WHAT IS REQUIRED
Repeat the data exactly, please.

Dataset entries
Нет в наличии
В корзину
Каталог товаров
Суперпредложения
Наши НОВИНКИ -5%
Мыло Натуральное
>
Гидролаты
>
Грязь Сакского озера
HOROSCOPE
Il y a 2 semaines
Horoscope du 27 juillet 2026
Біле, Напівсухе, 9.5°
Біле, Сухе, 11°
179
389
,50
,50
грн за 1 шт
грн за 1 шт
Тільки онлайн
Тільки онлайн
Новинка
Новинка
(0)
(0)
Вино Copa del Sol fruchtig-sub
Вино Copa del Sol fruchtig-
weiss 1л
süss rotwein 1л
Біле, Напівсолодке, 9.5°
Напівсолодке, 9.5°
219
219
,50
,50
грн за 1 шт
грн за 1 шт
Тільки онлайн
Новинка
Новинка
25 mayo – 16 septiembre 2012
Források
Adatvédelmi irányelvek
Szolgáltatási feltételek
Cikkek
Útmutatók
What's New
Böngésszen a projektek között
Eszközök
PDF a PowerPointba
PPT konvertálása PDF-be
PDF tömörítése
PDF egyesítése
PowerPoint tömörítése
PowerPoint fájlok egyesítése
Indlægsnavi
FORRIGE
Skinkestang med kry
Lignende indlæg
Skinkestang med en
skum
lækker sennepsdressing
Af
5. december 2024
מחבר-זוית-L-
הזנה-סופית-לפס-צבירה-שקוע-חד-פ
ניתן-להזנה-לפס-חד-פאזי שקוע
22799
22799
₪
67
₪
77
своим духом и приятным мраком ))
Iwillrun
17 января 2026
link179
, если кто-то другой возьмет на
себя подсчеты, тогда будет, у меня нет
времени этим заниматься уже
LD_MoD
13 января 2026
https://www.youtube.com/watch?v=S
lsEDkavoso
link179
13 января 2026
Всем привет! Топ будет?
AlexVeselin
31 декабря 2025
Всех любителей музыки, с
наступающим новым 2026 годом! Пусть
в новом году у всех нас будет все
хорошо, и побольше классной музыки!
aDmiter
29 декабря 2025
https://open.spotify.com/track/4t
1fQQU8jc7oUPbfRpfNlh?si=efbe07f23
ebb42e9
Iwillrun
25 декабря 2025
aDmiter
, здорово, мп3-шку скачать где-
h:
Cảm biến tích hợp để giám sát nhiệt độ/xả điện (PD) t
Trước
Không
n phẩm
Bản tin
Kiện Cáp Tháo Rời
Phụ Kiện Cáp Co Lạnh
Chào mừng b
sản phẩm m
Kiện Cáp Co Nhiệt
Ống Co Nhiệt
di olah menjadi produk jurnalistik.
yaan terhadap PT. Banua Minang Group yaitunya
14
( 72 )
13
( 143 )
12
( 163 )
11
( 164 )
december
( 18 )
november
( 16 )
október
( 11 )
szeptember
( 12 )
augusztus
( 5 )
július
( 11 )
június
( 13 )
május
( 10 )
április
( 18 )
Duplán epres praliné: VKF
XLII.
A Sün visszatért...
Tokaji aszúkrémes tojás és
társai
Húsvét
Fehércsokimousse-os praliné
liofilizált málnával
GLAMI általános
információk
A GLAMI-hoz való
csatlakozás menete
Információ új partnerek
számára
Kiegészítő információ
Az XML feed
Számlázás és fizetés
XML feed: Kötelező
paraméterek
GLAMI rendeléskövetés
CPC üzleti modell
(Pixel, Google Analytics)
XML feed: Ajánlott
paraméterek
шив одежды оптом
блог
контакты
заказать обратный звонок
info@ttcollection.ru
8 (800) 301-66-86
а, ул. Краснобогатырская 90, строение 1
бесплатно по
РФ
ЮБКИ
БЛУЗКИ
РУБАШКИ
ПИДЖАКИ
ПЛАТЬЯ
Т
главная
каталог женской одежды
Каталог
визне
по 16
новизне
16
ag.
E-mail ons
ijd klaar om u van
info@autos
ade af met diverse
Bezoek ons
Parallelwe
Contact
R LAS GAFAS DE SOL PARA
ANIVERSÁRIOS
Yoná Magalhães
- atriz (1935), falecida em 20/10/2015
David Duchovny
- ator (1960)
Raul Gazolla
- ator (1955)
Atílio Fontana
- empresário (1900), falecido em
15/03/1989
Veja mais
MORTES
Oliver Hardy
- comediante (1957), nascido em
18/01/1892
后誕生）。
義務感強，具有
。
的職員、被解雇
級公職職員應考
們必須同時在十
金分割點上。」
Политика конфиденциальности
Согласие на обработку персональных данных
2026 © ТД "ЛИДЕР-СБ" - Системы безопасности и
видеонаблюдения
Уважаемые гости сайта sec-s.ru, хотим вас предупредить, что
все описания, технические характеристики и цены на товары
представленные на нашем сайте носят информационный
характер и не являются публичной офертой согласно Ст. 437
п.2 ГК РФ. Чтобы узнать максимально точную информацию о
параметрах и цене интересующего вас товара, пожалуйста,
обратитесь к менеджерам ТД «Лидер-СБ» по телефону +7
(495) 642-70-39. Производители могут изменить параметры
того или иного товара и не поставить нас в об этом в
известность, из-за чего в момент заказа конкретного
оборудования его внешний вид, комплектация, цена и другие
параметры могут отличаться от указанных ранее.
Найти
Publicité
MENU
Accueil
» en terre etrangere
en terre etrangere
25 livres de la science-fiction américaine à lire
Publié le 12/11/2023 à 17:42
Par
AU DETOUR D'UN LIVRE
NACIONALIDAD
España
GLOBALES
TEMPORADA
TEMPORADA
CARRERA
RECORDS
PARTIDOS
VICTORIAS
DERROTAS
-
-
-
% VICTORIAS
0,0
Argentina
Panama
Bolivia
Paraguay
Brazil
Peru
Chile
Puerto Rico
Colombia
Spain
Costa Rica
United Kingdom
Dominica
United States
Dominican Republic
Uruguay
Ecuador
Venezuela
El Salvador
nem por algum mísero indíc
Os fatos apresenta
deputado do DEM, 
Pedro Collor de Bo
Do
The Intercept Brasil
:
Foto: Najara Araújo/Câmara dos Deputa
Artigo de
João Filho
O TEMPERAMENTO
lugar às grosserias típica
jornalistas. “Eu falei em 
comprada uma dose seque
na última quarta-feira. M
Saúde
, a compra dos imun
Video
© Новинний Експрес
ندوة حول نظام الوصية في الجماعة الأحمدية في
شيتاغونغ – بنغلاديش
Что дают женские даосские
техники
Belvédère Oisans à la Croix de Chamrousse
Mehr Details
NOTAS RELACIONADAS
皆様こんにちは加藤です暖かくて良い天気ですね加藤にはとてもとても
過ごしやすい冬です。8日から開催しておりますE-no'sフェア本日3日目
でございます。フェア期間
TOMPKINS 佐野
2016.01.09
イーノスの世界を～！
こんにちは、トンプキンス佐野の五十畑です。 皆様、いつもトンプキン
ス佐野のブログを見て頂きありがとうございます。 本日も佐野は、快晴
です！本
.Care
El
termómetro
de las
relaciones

SOLUTION TO THIS TASK
Нет в наличии
В корзину
Каталог товаров
Суперпредложения
Наши НОВИНКИ -5%
Мыло Натуральное
>
Гидролаты
>
Грязь Сакского озера
HOROSCOPE
Il y a 2 semaines
Horoscope du 27 juillet 2026
Біле, Напівсухе, 9.5°
Біле, Сухе, 11°
179
389
,50
,50
грн за 1 шт
грн за 1 шт
Тільки онлайн
Тільки онлайн
Новинка
Новинка
(0)
(0)
Вино Copa del Sol fruchtig-sub
Вино Copa del Sol fruchtig-
weiss 1л
süss rotwein 1л
Біле, Напівсолодке, 9.5°
Напівсолодке, 9.5°
219
219
,50
,50
грн за 1 шт
грн за 1 шт
Тільки онлайн
Новинка
Новинка
25 mayo – 16 septiembre 2012
Források
Adatvédelmi irányelvek
Szolgáltatási feltételek
Cikkek
Útmutatók
What's New
Böngésszen a projektek között
Eszközök
PDF a PowerPointba
PPT konvertálása PDF-be
PDF tömörítése
PDF egyesítése
PowerPoint tömörítése
PowerPoint fájlok egyesítése
Indlægsnavi
FORRIGE
Skinkestang med kry
Lignende indlæg
Skinkestang med en
skum
lækker sennepsdressing
Af
5. december 2024
מחבר-זוית-L-
הזנה-סופית-לפס-צבירה-שקוע-חד-פ
ניתן-להזנה-לפס-חד-פאזי שקוע
22799
22799
₪
67
₪
77
своим духом и приятным мраком ))
Iwillrun
17 января 2026
link179
, если кто-то другой возьмет на
себя подсчеты, тогда будет, у меня нет
времени этим заниматься уже
LD_MoD
13 января 2026
https://www.youtube.com/watch?v=S
lsEDkavoso
link179
13 января 2026
Всем привет! Топ будет?
AlexVeselin
31 декабря 2025
Всех любителей музыки, с
наступающим новым 2026 годом! Пусть
в новом году у всех нас будет все
хорошо, и побольше классной музыки!
aDmiter
29 декабря 2025
https://open.spotify.com/track/4t
1fQQU8jc7oUPbfRpfNlh?si=efbe07f23
ebb42e9
Iwillrun
25 декабря 2025
aDmiter
, здорово, мп3-шку скачать где-
h:
Cảm biến tích hợp để giám sát nhiệt độ/xả điện (PD) t
Trước
Không
n phẩm
Bản tin
Kiện Cáp Tháo Rời
Phụ Kiện Cáp Co Lạnh
Chào mừng b
sản phẩm m
Kiện Cáp Co Nhiệt
Ống Co Nhiệt
di olah menjadi produk jurnalistik.
yaan terhadap PT. Banua Minang Group yaitunya
14
( 72 )
13
( 143 )
12
( 163 )
11
( 164 )
december
( 18 )
november
( 16 )
október
( 11 )
szeptember
( 12 )
augusztus
( 5 )
július
( 11 )
június
( 13 )
május
( 10 )
április
( 18 )
Duplán epres praliné: VKF
XLII.
A Sün visszatért...
Tokaji aszúkrémes tojás és
társai
Húsvét
Fehércsokimousse-os praliné
liofilizált málnával
GLAMI általános
információk
A GLAMI-hoz való
csatlakozás menete
Információ új partnerek
számára
Kiegészítő információ
Az XML feed
Számlázás és fizetés
XML feed: Kötelező
paraméterek
GLAMI rendeléskövetés
CPC üzleti modell
(Pixel, Google Analytics)
XML feed: Ajánlott
paraméterek
шив одежды оптом
блог
контакты
заказать обратный звонок
info@ttcollection.ru
8 (800) 301-66-86
а, ул. Краснобогатырская 90, строение 1
бесплатно по
РФ
ЮБКИ
БЛУЗКИ
РУБАШКИ
ПИДЖАКИ
ПЛАТЬЯ
Т
главная
каталог женской одежды
Каталог
визне
по 16
новизне
16
ag.
E-mail ons
ijd klaar om u van
info@autos
ade af met diverse
Bezoek ons
Parallelwe
Contact
R LAS GAFAS DE SOL PARA
ANIVERSÁRIOS
Yoná Magalhães
- atriz (1935), falecida em 20/10/2015
David Duchovny
- ator (1960)
Raul Gazolla
- ator (1955)
Atílio Fontana
- empresário (1900), falecido em
15/03/1989
Veja mais
MORTES
Oliver Hardy
- comediante (1957), nascido em
18/01/1892
后誕生）。
義務感強，具有
。
的職員、被解雇
級公職職員應考
們必須同時在十
金分割點上。」
Политика конфиденциальности
Согласие на обработку персональных данных
2026 © ТД "ЛИДЕР-СБ" - Системы безопасности и
видеонаблюдения
Уважаемые гости сайта sec-s.ru, хотим вас предупредить, что
все описания, технические характеристики и цены на товары
представленные на нашем сайте носят информационный
характер и не являются публичной офертой согласно Ст. 437
п.2 ГК РФ. Чтобы узнать максимально точную информацию о
параметрах и цене интересующего вас товара, пожалуйста,
обратитесь к менеджерам ТД «Лидер-СБ» по телефону +7
(495) 642-70-39. Производители могут изменить параметры
того или иного товара и не поставить нас в об этом в
известность, из-за чего в момент заказа конкретного
оборудования его внешний вид, комплектация, цена и другие
параметры могут отличаться от указанных ранее.
Найти
Publicité
MENU
Accueil
» en terre etrangere
en terre etrangere
25 livres de la science-fiction américaine à lire
Publié le 12/11/2023 à 17:42
Par
AU DETOUR D'UN LIVRE
NACIONALIDAD
España
GLOBALES
TEMPORADA
TEMPORADA
CARRERA
RECORDS
PARTIDOS
VICTORIAS
DERROTAS
-
-
-
% VICTORIAS
0,0
Argentina
Panama
Bolivia
Paraguay
Brazil
Peru
Chile
Puerto Rico
Colombia
Spain
Costa Rica
United Kingdom
Dominica
United States
Dominican Republic
Uruguay
Ecuador
Venezuela
El Salvador
nem por algum mísero indíc
Os fatos apresenta
deputado do DEM, 
Pedro Collor de Bo
Do
The Intercept Brasil
:
Foto: Najara Araújo/Câmara dos Deputa
Artigo de
João Filho
O TEMPERAMENTO
lugar às grosserias típica
jornalistas. “Eu falei em 
comprada uma dose seque
na última quarta-feira. M
Saúde
, a compra dos imun
Video
© Новинний Експрес
ندوة حول نظام الوصية في الجماعة الأحمدية في
شيتاغونغ – بنغلاديش
Что дают женские даосские
техники
Belvédère Oisans à la Croix de Chamrousse
Mehr Details
NOTAS RELACIONADAS
皆様こんにちは加藤です暖かくて良い天気ですね加藤にはとてもとても
過ごしやすい冬です。8日から開催しておりますE-no'sフェア本日3日目
でございます。フェア期間
TOMPKINS 佐野
2016.01.09
イーノスの世界を～！
こんにちは、トンプキンス佐野の五十畑です。 皆様、いつもトンプキン
ス佐野のブログを見て頂きありがとうございます。 本日も佐野は、快晴
です！本
.Care
El
termómetro
de las
relaciones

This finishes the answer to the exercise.